** Brief **
Throughout the listing below, copy each line containing "минтая".

** Data to examine **

▼

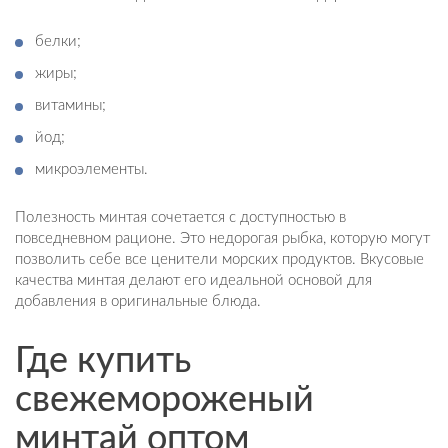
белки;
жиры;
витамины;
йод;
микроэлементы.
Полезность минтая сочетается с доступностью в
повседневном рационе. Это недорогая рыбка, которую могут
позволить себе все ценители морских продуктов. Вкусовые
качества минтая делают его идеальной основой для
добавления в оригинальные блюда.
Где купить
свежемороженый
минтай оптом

▲
▼

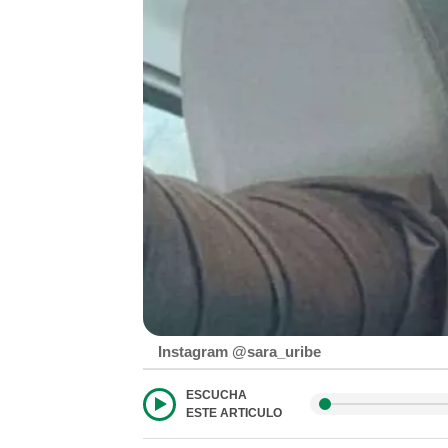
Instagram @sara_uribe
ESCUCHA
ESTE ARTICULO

▲

** Answer for the task **
Полезность минтая сочетается с доступностью в
качества минтая делают его идеальной основой для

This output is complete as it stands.